In vitro, ex vivo and in vivo methods of lung absorption for inhaled drugs.

Adv Drug Deliv Rev

Department of Pharmaceutics, School of Pharmacy, Virginia Commonwealth University, 410 North 12(th) Street, P.O. Box 980533, Richmond, VA 23298-0533, USA. Electronic address:

Published: September 2021

AI Article Synopsis

  • The assessment of lung absorption and drug disposition is crucial for developing inhaled drugs for both local and systemic use, leading to advancements in preclinical methods.
  • Various in vitro models, including ALI-cultured Calu-3, NCI-H441, and hAELVi cells, are evolving alongside emerging technologies like "lung-on-a-chip" and stem cell-derived cells.
  • In vivo methods, particularly in small rodents and large animals, are essential for understanding lung absorption, with promising developments in predicting human pharmacokinetics based on rodent data using kinetic modeling.

Article Abstract

The assessment and prediction of lung absorption and disposition are an increasingly essential preclinical task for successful discovery and product development of inhaled drugs for both local and systemic delivery.

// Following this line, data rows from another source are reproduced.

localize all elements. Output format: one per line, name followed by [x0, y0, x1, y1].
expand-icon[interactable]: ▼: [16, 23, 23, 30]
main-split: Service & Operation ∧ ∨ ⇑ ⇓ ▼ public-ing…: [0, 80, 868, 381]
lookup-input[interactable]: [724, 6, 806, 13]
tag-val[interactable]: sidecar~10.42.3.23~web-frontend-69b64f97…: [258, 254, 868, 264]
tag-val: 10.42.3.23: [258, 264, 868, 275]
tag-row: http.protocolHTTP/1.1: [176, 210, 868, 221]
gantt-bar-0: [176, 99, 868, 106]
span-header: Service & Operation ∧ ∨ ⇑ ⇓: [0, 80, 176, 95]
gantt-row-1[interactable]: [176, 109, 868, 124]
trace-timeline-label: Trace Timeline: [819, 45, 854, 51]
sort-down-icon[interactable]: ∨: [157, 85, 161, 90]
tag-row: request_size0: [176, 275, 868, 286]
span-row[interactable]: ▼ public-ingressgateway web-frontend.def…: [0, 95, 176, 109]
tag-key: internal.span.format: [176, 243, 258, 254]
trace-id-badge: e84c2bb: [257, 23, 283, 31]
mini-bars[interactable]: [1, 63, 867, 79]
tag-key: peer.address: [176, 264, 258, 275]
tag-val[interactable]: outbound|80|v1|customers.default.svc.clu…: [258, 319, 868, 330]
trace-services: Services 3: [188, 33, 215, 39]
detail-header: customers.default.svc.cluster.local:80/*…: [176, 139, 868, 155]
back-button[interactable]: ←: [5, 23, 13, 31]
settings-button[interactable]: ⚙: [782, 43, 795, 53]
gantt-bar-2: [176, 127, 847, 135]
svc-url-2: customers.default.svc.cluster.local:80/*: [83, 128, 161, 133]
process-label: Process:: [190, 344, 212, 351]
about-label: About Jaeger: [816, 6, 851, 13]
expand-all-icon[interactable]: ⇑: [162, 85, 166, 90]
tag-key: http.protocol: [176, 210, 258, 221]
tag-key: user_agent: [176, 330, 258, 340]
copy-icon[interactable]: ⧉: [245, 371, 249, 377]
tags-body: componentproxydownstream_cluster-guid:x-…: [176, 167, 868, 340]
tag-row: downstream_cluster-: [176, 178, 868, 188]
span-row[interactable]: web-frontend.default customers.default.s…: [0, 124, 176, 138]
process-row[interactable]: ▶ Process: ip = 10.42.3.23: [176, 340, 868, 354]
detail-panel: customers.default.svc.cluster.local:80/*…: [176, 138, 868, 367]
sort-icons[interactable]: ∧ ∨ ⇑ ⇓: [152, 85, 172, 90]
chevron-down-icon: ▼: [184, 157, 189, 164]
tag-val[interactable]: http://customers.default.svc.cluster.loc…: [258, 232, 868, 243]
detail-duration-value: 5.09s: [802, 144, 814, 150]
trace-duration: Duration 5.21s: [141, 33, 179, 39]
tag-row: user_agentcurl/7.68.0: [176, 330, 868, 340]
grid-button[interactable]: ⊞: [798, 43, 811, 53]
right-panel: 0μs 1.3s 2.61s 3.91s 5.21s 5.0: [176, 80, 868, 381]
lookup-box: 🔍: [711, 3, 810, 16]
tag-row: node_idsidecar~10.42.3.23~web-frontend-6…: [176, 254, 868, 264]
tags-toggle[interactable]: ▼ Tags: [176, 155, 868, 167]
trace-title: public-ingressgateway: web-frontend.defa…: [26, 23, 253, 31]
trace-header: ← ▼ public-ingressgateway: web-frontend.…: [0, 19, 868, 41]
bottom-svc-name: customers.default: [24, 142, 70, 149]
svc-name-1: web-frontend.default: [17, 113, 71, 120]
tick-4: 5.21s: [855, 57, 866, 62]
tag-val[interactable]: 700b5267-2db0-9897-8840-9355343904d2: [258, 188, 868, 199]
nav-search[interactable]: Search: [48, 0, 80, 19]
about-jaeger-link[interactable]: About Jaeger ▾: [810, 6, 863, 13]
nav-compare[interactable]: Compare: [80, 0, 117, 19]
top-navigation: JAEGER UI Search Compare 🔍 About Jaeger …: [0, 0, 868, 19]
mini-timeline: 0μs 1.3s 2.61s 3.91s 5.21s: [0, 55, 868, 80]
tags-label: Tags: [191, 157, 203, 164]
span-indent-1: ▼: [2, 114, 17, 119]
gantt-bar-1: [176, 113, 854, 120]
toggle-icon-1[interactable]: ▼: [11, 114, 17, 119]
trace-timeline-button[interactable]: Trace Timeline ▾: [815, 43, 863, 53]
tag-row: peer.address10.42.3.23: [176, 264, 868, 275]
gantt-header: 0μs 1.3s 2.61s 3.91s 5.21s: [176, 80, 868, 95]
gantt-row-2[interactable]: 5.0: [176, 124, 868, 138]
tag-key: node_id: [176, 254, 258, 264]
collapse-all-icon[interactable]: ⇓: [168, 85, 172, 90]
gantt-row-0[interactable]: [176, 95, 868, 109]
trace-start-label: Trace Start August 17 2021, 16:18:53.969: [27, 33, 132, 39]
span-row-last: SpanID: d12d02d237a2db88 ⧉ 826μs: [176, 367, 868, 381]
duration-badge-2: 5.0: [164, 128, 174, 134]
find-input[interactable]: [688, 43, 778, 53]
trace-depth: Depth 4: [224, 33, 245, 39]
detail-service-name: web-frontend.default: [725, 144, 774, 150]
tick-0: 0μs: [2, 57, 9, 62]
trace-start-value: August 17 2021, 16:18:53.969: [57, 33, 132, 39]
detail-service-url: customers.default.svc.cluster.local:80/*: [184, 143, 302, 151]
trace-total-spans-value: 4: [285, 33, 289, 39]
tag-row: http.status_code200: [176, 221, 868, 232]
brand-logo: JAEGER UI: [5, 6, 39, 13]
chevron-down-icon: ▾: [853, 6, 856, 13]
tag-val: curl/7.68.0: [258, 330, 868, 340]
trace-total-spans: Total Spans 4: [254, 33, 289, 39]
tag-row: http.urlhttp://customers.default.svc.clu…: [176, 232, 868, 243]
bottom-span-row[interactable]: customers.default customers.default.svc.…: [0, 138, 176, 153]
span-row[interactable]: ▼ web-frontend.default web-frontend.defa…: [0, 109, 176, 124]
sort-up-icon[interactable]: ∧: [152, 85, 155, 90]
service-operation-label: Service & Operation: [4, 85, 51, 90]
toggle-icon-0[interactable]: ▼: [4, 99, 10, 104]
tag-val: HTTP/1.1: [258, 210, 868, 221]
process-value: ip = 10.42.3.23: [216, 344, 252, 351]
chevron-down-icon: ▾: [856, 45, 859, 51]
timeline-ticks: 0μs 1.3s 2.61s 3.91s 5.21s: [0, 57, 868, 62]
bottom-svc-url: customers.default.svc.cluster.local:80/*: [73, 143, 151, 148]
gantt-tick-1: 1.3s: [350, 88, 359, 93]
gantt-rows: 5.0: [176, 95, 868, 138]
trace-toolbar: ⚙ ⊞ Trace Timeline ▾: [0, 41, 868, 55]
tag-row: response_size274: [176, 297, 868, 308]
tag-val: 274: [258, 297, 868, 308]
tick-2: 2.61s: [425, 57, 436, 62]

Hence, in vitro, ex vivo and in vivo preclinical methods of lung absorption continue to evolve with several technical, methodological and analytical refinements. As in vitro lung epithelial cell monolayer models, the air-liquid interface (ALI)-cultured Calu-3 cells have most frequently been used, but the NCI-H441 and hAELVi cells have now been proposed as the first immortalized human alveolar epithelial cells capable of forming highly-restricted monolayers. The primary ALI-cultured three-dimensional (3D) human lung cell barriers have also become available; efforts to incorporate aerosol drug deposition into the in vitro lung cell models continue; and stem cell-derived lung epithelial cells and "lung-on-a-chip" technology are emerging. The ex vivo isolated perfused rat lung (IPRL) methods have increasing been used, as they enable the kinetic determination of tissue/organ-level diffusive and membrane protein-mediated absorption and competing non-absorptive loss; the assessment of "pre-epithelial" aerosol biopharmaceutical events in the lung, such as dissolution and release; and the ex vivo-to-in vivo extrapolation and prediction. Even so, in vivo small rodent-based methods have been of mainstay use, while large animal-based methods find an additional opportunity to study region-dependent lung absorption and disposition. It is also exciting that human pharmacokinetic (PK) profiles and systemic exposures for inhaled drugs/molecules may be able to be predicted from these in vivo rodent PK data following lung delivery using kinetic modeling approach with allometric scaling. Overall, the value of these preclinical assessments appears to have shifted more to their translational capability of predicting local lung and systemic exposure in humans, in addition to rationalizing optimal inhaled dosage form and delivery system for drugs/molecules in question. It is critically important therefore to make appropriate selection and timely exploitation of the best models at each stage of drug discovery and development program for efficient progress toward product approval and clinical use.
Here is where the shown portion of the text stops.